No entanto, só passamos a querer “mudar” quando esses comportamentos  passam a nos incomodar. Percebemos que eles não vieram de uma reação consciente, reflexiva, pois muito deles se agregaram em nossa alma  de forma inconsciente, sem percebermos ou desejarmos. São influências, marcas de pessoas que nos viram crescer, que nos ensinaram,  que definem nossas características e, de alguma forma manipulam nossa identidade.

Quando fazemos auto-análise no divã ou no deserto da alma, começamos a perceber que nossos referenciais são aquelas pessoas que estiveram presentes, com afeto ou desprezo. Podemos, então, desenvolver duas reações: aversão ou admiração. Quando admiramos, surge o desejo de ser igual, às vezes de forma inconsciente, que seria uma identificação com outro.  A imitação nos afasta do verdadeiro eu, pois de forma consciente desejamos ser o outro. Na aversão  não existe admiração, mas desprezo, indiferença, rancor, pela ausência do afeto, o elo e espelho que nos permite nos ver no outro.   

Dificilmente conseguimos separar essas características, inclusive muito dos nossos desejos libidinosos estão inseridos nesse contexto – o que admiramos passamos a desejar, muitas vezes sem razão de ser – característica necessária para o amor.  Mas quando perdemos a admiração, vai-se também o desejo que suscita a paixão. Quando não podemos ter o objeto da admiração, queremos ser. As causas inconscientes nos afastam do verdadeiro eu e as necessidades emocionais, a baixa estima conspiram contra a realidade de quem  sou.

Costumamos encobrir as falhas por medo de perder a admiração e, assim, não sermos mais amados ou deixarmos de amar. Somente quem percorreu seu interior encontrou a humildade e a habilidade de amar e admirar, apesar das falhas, defeitos e pecados, e a olhar a si e para o  outro com maturidade, afastando assim os desejos de imitar ou possuir.  Tratamos o outro como nos tratamos, até que passamos a dar significado às diferenças e assim conviver com a igualdade: “Amar ao próximo como a si mesmo”.

Portanto, estejamos atentos para nossos referenciais, pois certamente iremos percorrer o mesmo caminho que eles percorreram, deixando de trilhar os nossos.
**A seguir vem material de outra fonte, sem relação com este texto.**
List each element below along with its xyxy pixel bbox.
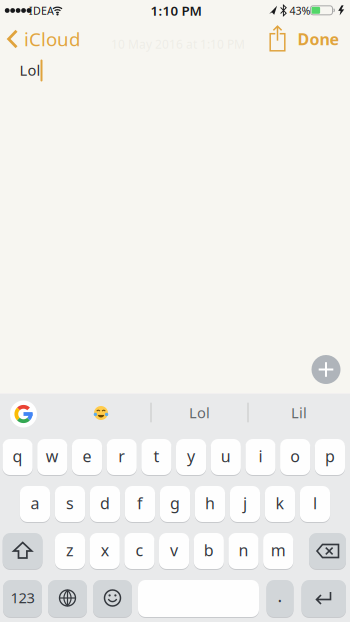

Creio que por trás de um comportamento “inexplicável” há uma causa a ser compreendida, para só então ser ajustada. Há pessoas que dizem que nasceram assim... São clones comportamentais de seus familiares, heróis e, que por medo ou comodismo, não se permitem uma mudança, apesar de que mudar é um processo difícil, demorado e doloroso, mas que evidencia uma identidade. Ser quem somos é conhecer e conviver de maneira saudável com nossos defeitos e virtudes, amando a si mesmo, motivado a melhorar sempre, sem cobranças, tirando os argueiros e olhando para dentro de si, para só então ver e ajudar o outro.

Que possamos desfrutar do status e da beleza de sermos seres únicos, caso contrário, estaremos sempre à sombra de outros que vêem em nós uma extensão de si, insatisfeitos, sem amor próprio, uma vez que o próprio se perdeu pela falta de amor, ou ainda é um ser desconhecido, reprimido dentro de um coração frustrado por não ser o que é, mas que ansiosamente pergunta: Quem Sou Eu?